Once an Administrator enables this feature for users it will allow users in a Cisco collaboration application to log in to supported applications with their corporate username and password. If the Cisco application is accessed by way of a browser the user can use the same corporate username and password to log in. If the user has already logged in to another corporate application in that same browser they should be able to access the application without having to provide a username and password. All of these features are available within the customer network or accessible by way of a VPN.

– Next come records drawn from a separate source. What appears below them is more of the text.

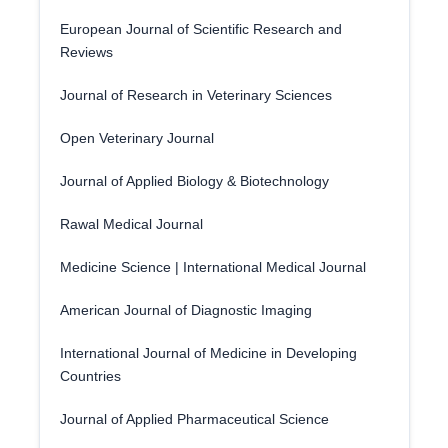
European Journal of Scientific Research and
Reviews
Journal of Research in Veterinary Sciences
Open Veterinary Journal
Journal of Applied Biology & Biotechnology
Rawal Medical Journal
Medicine Science | International Medical Journal
American Journal of Diagnostic Imaging
International Journal of Medicine in Developing
Countries
Journal of Applied Pharmaceutical Science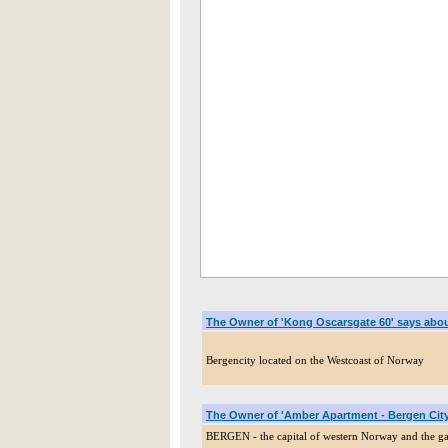
The Owner of 'Kong Oscarsgate 60' says abo
Bergencity located on the Westcoast of Norway
The Owner of 'Amber Apartment - Bergen City
BERGEN - the capital of western Norway and the gat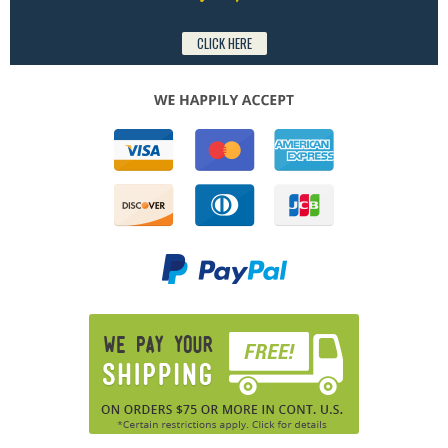
CLICK HERE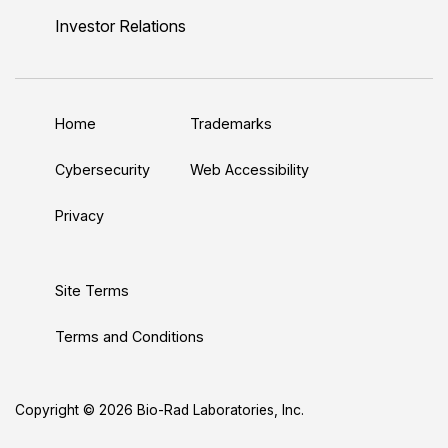
n
u
i
c
s
Investor Relations
k
T
t
e
t
e
u
t
b
a
d
b
e
o
g
Home
Trademarks
I
e
r
o
r
n
k
a
Cybersecurity
Web Accessibility
m
Privacy
Site Terms
Terms and Conditions
Copyright © 2026 Bio-Rad Laboratories, Inc.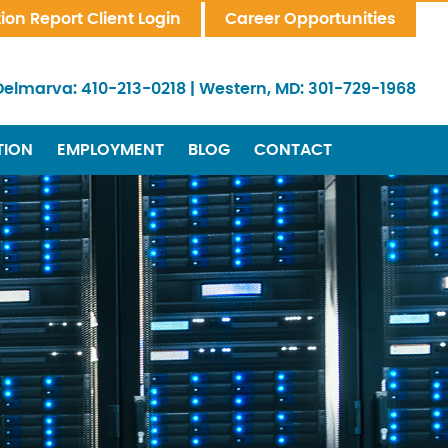
tion Report Client Login
Career Opportunities
Delmarva:
410-213-0218
|
Western, MD:
301-729-1968
TION
EMPLOYMENT
BLOG
CONTACT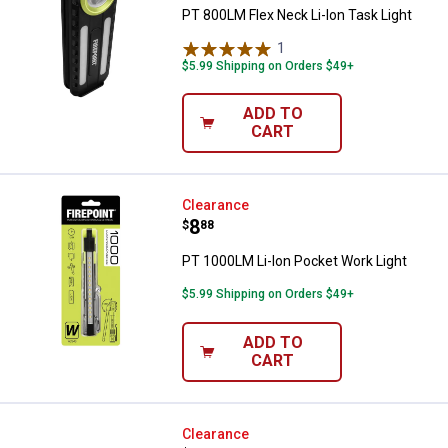
PT 800LM Flex Neck Li-Ion Task Light
1
Review
$5.99 Shipping on Orders $49+
ADD TO
CART
PT 1000LM Li-Ion Pocket Work Li
Clearance
Price:
.
8
$
88
PT 1000LM Li-Ion Pocket Work Light
$5.99 Shipping on Orders $49+
ADD TO
CART
PT 300LM Li-Ion Headlamp w/Di
Clearance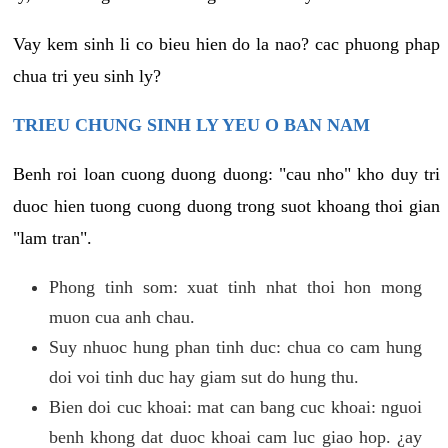
Vay kem sinh li co bieu hien do la nao? cac phuong phap
chua tri yeu sinh ly?
TRIEU CHUNG SINH LY YEU O BAN NAM
Benh roi loan cuong duong duong: "cau nho" kho duy tri
duoc hien tuong cuong duong trong suot khoang thoi gian
"lam tran".
Phong tinh som: xuat tinh nhat thoi hon mong
muon cua anh chau.
Suy nhuoc hung phan tinh duc: chua co cam hung
doi voi tinh duc hay giam sut do hung thu.
Bien doi cuc khoai: mat can bang cuc khoai: nguoi
benh khong dat duoc khoai cam luc giao hop. ¿ay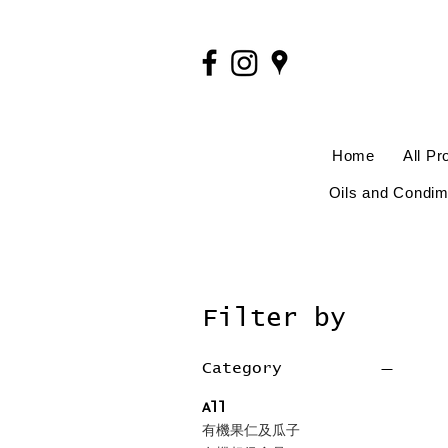
Home
All Pr
Oils and Condim
Filter by
Category
All
有機果仁及瓜子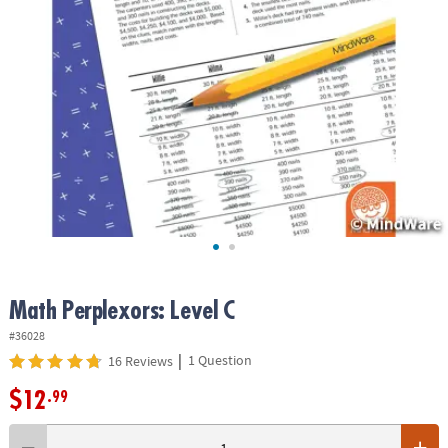
ASSISTANCE
OUR
COMPANY
SAFE
&
SECURE
SHOPPING
Math Perplexors: Level C
#36028
|
1 Question
16 Reviews
$12
.99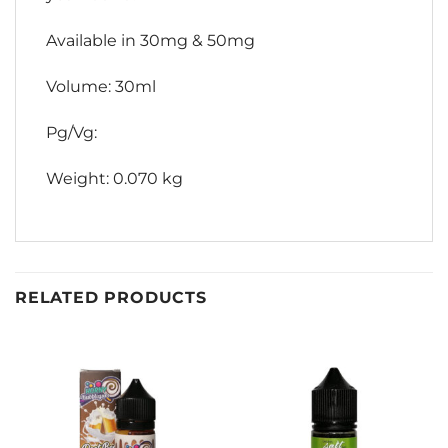
Available in 30mg & 50mg
Volume: 30ml
Pg/Vg:
Weight: 0.070 kg
RELATED PRODUCTS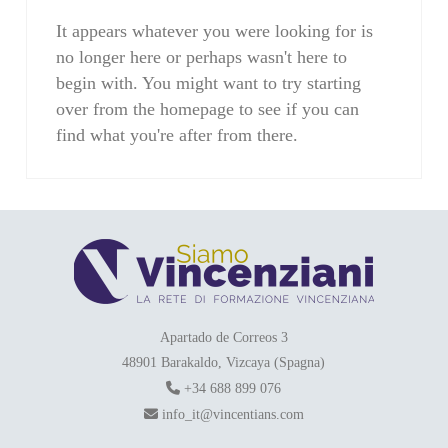
It appears whatever you were looking for is
no longer here or perhaps wasn't here to
begin with. You might want to try starting
over from the homepage to see if you can
find what you're after from there.
Apartado de Correos 3
48901 Barakaldo, Vizcaya (Spagna)
+34 688 899 076
info_it@vincentians.com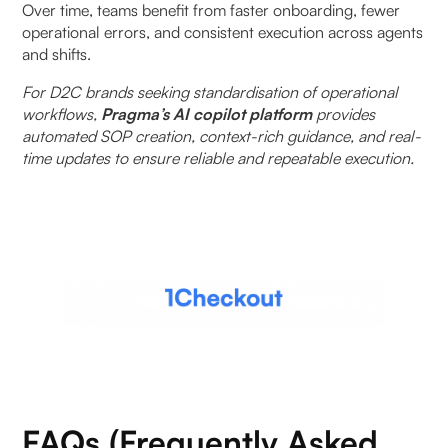
Over time, teams benefit from faster onboarding, fewer
operational errors, and consistent execution across agents
and shifts.
For D2C brands seeking standardisation of operational
workflows,
Pragma’s AI copilot platform
provides
automated SOP creation, context-rich guidance, and real-
time updates to ensure reliable and repeatable execution.
FAQs (Frequently Asked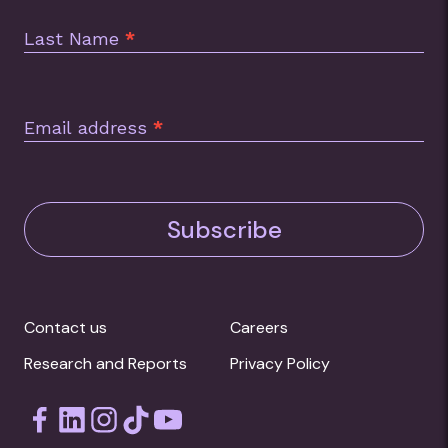
Last Name
*
Email address
*
Subscribe
Contact us
Careers
Research and Reports
Privacy Policy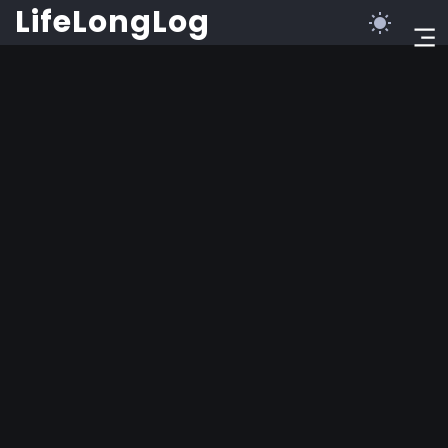
©2023 LifeLongLog
LifeLongLog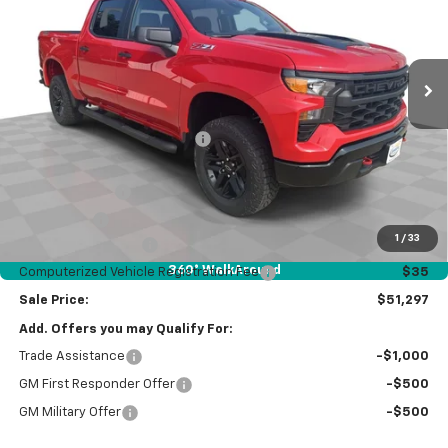
Special Offer
Price Drop
VIN:
3GCUKCEDXTG444141
Stock:
26666
Model:
CK10543
Ext.
Int.
In Stock
Less
MSRP:
$58,885
Price reduction below MSRP:
-$2,000
Internet Price:
$56,885
Customer Cash
-$4,250
Bonus Cash
-$1,750
1
/
33
Documentation Fee
$377
360° WalkAround
Computerized Vehicle Registration Fee
$35
Sale Price:
$51,297
Add. Offers you may Qualify For:
Trade Assistance
-$1,000
GM First Responder Offer
-$500
GM Military Offer
-$500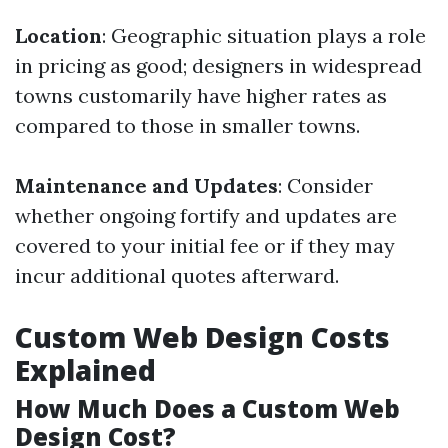
Location
: Geographic situation plays a role
in pricing as good; designers in widespread
towns customarily have higher rates as
compared to those in smaller towns.
Maintenance and Updates
: Consider
whether ongoing fortify and updates are
covered to your initial fee or if they may
incur additional quotes afterward.
Custom Web Design Costs
Explained
How Much Does a Custom Web
Design Cost?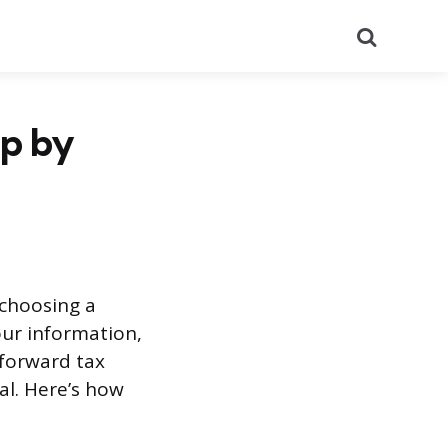
Search
ep by
choosing a
our information,
tforward tax
al. Here’s how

When deploying Cisco Jabber with Cisco WebEx
Meeting Server, Cisco Unified Communications Manager and the WebEx
Meeting Server must be in the same domain.
When Cisco Jabber is running with SSO on a Mac, Jabber cannot automatically set a cookie once authorized for Jabber services. Mac behavior, by default, only allows cookies for sites the user navigates to. Each time Jabber needs to check for authentication it has to go to the IdP.
The SAML Assertion must include the email address for WebEx; the SAML Schemas should be aligned to cover that.
To trigger OAuth timer expiration correctly, ensure that the OAuthTokenExpiry value on Unified Communications Manager is greater than the WebsessionApp expiry value on Tomcat.